Disputes between owners and ship repairers are not new. However, a new take on this old rivalry is shown in a recent case from the United States Court of Appeals for the Fifth Circuit, One Beacon Insurance Company v. Crowley Marine Services, Inc. v. Tubal-Cain Marine Services, Inc. No. 10-20417, 5th Circuit, August 19, 2011. The underlying facts of the case are relatively simple, and to anyone who has put a vessel into a shipyard for repairs, depressingly familiar. The owner of a barge contracted with a Texas shipyard for repair work. A workman was injured during the repair work and sued all parties. The vessel owner sought indemnification from the shipyard owner and claimed coverage under the shipyard's insurance policy.

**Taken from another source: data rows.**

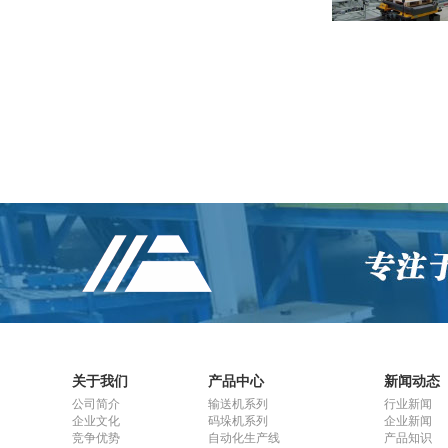
关于我们
产品中心
新闻动态
公司简介
输送机系列
行业新闻
企业文化
码垛机系列
企业新闻
竞争优势
自动化生产线
产品知识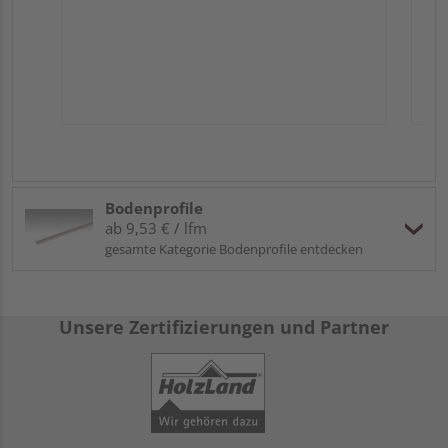
Bodenprofile
ab 9,53 € / lfm
gesamte Kategorie Bodenprofile entdecken
Unsere Zertifizierungen und Partner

The issues before the Court were whether there was any contractual obligation on the part of the shipyard to indemnify the owner for costs and expenses arising out of the injury, whether the shipyard had a contractual obligation to add the vessel owner as an additional insured under its insurance policy and finally whether the vessel owner had, in fact, been named as an additional insured.

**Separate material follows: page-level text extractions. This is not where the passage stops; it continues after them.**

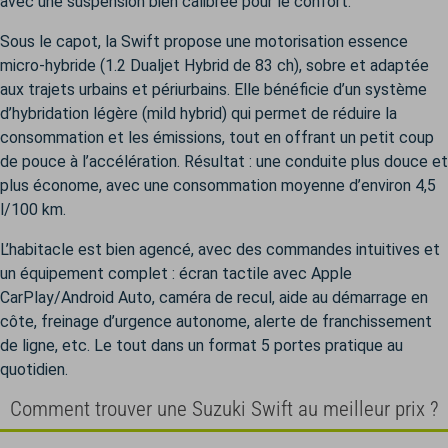
avec une suspension bien calibrée pour le confort.
Sous le capot, la Swift propose une motorisation essence
micro-hybride (1.2 Dualjet Hybrid de 83 ch), sobre et adaptée
aux trajets urbains et périurbains. Elle bénéficie d’un système
d’hybridation légère (mild hybrid) qui permet de réduire la
consommation et les émissions, tout en offrant un petit coup
de pouce à l’accélération. Résultat : une conduite plus douce et
plus économe, avec une consommation moyenne d’environ 4,5
l/100 km.
L’habitacle est bien agencé, avec des commandes intuitives et
un équipement complet : écran tactile avec Apple
CarPlay/Android Auto, caméra de recul, aide au démarrage en
côte, freinage d’urgence autonome, alerte de franchissement
de ligne, etc. Le tout dans un format 5 portes pratique au
quotidien.
Comment trouver une Suzuki Swift au meilleur prix ?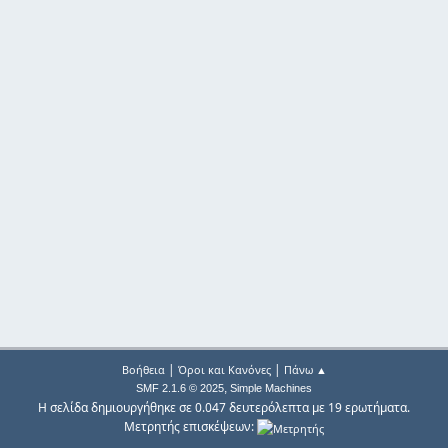
|
|
Βοήθεια
Όροι και Κανόνες
Πάνω ▲
,
SMF 2.1.6 © 2025
Simple Machines
Η σελίδα δημιουργήθηκε σε 0.047 δευτερόλεπτα με 19 ερωτήματα.
Μετρητής επισκέψεων:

The District Court had ruled that the shipyard did have a contractual obligation to indemnify the vessel owner and also had a contractual obligation to insure the owner. However, the District Court found that the shipyard had not, in fact, taken all the steps necessary to add the vessel owner as an additional insured under its policy.
In deciding whether to affirm or reverse the District Court's decisions, the Appeals Court considered the state of the contractual relationship between the shipyard and the vessel owner as well as the steps necessary for the shipyard to place the vessel owner under its existing insurance.

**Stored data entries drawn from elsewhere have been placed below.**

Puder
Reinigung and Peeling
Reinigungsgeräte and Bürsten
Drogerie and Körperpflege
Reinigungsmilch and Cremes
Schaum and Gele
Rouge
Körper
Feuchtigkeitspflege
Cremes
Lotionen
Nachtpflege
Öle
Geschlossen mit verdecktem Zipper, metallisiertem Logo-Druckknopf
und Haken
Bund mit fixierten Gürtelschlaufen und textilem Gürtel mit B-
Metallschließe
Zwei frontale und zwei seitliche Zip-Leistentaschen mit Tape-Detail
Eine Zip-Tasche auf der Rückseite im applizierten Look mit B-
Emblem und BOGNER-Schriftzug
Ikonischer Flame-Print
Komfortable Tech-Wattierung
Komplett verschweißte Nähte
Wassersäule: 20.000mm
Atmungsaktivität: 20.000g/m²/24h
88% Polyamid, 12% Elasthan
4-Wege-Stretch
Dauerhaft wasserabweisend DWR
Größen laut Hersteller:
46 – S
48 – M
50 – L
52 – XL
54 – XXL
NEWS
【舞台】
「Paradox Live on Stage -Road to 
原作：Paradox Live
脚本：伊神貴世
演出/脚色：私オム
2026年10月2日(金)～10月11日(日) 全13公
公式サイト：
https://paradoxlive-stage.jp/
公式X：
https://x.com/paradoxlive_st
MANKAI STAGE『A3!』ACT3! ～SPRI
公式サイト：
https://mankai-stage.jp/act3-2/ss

To those in the ship repair and vessel owning business, it will not come as surprise to learn that there was no written contract between the shipyard and the vessel owner. Rather, the vessel was delivered to the shipyard, there were discussions between the shipyard's production superintendent and the owner's port engineer and sometime thereafter a work order was issued by the vessel owner and delivered to the shipyard. The work order was signed by neither the shipyard nor the vessel owner and it did not detail the terms and conditions under which the described repair work was to be done. Rather, the work order referred to the shipowner's standard terms and conditions for repair work and stated that they could be accessed on the vessel owner's website. Unfortunately, the instructions on how to access the terms and conditions in the work order were incorrect.
There is no statute of frauds in maritime law so the Court had no problem with the absence of a signed contract. The Court also noted that maritime law has a broad incorporation by reference rule so that the owner's terms and conditions on its website could become part of the repair contract between the parties. The Court also noted that it is well settled law that a contract to repair a vessel is a maritime contract. Interestingly, it is equally well settled that contracts for the construction of a vessel or the sale of a vessel are not maritime contracts. Go figure.
The Court noted that the reference in the work order to the method of accessing the terms and conditions was incorrect but decided that it was still possible for outsiders to access the terms and conditions by alternative means and that by these means such terms and conditions could be reviewed even if they were in four point type (for comparison, this alert is in 10 point type). Although the trial court had found that the shipyard had not actually accessed the website to determine the owner's terms and conditions, the Court held that it could have and was therefore bound by such terms and conditions. Further, the Court noted that the parties' relatively short course of dealing (eight prior minor repair jobs) in which the same reference to the website terms was used supported its holding that such terms constituted part of the contract.
The terms and conditions on the website required that the shipyard indemnify the shipowner against just the type of liability complained of in this case and also required the shipyard to name the vessel owner as an additional insured under its policies.
The Court then considered the procedures the shipyard's insurance company had established to add parties as named insureds and decided that the shipyard had not complied with these procedures. These procedures boiled down to informing the insurance company of the name and address of any parties to be made additional insureds.
Therefore, the Court decided that the shipyard did have a contractual indemnity obligation and that it also had a contractual obligation to add the vessel owner to its policy, which obligation it had breached. However, the insurance company was off the hook because of the shipyard's failure to comply with its procedures.
The moral of this story may be that in today's internet driven economy it is acceptable to incorporate standard terms and conditions into maritime contracts by reference to material available only on your corporate website. However, in order to avoid disputes as to how these materials can be accessed, it is probably best not to misstate in your purchase orders or work orders how the terms and conditions are to be accessed and it is probably not a good idea to put those terms and conditions in very small print.
On the other hand, although this case indicates that you can impose standard terms and conditions on counterparties to maritime contracts by reference to your website, if you want to make sure that those conditions dealing with insurance coverage have been complied with, you should get independent confirmation from the insurance company (or a broker) that the coverage has been properly placed.